(DATA TO USE Opens)

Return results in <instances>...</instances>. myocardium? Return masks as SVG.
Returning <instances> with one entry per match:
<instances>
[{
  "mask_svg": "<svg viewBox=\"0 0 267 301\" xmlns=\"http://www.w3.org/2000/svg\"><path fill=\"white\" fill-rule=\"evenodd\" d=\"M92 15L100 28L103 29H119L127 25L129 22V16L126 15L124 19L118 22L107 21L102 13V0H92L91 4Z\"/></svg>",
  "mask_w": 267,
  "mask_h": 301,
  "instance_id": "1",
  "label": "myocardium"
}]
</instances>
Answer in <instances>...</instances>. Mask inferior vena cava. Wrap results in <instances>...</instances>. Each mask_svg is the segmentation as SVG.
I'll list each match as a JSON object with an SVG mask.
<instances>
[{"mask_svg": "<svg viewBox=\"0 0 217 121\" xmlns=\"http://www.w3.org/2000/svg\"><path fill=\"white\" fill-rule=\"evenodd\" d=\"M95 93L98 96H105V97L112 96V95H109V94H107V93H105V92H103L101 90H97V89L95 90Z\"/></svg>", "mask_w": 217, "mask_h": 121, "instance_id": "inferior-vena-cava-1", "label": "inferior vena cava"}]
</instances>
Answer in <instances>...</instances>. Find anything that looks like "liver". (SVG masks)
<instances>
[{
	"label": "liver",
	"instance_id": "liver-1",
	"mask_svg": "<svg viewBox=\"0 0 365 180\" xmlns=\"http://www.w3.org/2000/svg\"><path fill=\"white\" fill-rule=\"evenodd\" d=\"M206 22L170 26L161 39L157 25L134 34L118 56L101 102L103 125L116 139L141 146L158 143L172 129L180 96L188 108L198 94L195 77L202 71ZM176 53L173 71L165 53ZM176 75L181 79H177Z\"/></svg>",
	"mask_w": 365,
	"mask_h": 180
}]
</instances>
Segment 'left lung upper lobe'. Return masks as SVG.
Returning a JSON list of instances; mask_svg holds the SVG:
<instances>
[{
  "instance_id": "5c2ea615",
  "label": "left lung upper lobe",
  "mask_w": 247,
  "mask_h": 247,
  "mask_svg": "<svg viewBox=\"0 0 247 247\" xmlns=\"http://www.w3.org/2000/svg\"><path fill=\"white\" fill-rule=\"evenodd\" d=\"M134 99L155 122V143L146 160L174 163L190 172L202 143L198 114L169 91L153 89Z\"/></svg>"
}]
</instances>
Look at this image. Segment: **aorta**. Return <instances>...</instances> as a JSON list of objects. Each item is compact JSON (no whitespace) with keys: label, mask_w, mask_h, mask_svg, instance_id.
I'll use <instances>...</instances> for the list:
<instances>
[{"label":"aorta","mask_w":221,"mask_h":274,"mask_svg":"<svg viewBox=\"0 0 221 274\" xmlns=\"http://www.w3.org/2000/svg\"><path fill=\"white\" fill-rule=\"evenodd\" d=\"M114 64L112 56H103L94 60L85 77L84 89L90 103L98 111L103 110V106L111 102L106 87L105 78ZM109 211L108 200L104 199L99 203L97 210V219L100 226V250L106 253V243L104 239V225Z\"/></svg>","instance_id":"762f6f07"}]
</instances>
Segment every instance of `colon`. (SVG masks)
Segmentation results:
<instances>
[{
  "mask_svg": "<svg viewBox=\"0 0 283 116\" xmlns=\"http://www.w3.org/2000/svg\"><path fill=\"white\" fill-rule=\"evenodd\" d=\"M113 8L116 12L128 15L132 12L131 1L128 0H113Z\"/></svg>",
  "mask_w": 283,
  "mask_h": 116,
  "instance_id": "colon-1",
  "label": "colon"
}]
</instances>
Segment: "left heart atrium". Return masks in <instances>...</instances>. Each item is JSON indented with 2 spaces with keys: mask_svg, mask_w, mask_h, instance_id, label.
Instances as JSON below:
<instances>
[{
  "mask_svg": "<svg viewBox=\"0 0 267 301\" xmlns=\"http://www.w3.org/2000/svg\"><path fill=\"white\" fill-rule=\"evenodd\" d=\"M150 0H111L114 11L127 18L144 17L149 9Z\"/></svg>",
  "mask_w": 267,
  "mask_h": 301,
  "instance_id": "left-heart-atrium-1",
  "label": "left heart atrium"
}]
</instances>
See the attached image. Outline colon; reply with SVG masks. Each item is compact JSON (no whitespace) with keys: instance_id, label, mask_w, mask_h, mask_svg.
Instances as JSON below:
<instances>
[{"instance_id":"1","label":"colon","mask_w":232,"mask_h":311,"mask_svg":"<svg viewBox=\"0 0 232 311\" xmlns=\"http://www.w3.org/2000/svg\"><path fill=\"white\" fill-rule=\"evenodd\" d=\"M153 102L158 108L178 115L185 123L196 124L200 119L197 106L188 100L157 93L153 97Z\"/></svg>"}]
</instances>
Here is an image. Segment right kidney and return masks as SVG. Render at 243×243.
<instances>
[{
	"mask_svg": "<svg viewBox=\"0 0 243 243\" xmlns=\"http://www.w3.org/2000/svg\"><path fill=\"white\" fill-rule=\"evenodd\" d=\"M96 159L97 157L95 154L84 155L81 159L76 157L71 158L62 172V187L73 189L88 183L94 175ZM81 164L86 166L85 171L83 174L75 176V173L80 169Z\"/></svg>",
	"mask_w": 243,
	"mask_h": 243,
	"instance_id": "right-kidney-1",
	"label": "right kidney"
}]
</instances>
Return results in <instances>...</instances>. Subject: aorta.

(DATA TO USE Closes)

TRY IT:
In the entries, find the line containing "See the attached" and output it and all remaining lines exactly.

THE COMPLETED TASK:
See the attached image. Outline colon; reply with SVG masks. Each item is compact JSON (no whitespace) with keys: instance_id, label, mask_w, mask_h, mask_svg.
Instances as JSON below:
<instances>
[{"instance_id":"1","label":"colon","mask_w":232,"mask_h":311,"mask_svg":"<svg viewBox=\"0 0 232 311\" xmlns=\"http://www.w3.org/2000/svg\"><path fill=\"white\" fill-rule=\"evenodd\" d=\"M153 102L158 108L178 115L185 123L196 124L200 119L197 106L188 100L157 93L153 97Z\"/></svg>"}]
</instances>
Here is an image. Segment right kidney and return masks as SVG. Render at 243×243.
<instances>
[{
	"mask_svg": "<svg viewBox=\"0 0 243 243\" xmlns=\"http://www.w3.org/2000/svg\"><path fill=\"white\" fill-rule=\"evenodd\" d=\"M96 159L97 157L95 154L84 155L81 159L76 157L71 158L62 172V187L73 189L88 183L94 175ZM81 164L86 166L85 171L83 174L75 176V173L80 169Z\"/></svg>",
	"mask_w": 243,
	"mask_h": 243,
	"instance_id": "right-kidney-1",
	"label": "right kidney"
}]
</instances>
Return results in <instances>...</instances>. Subject: aorta.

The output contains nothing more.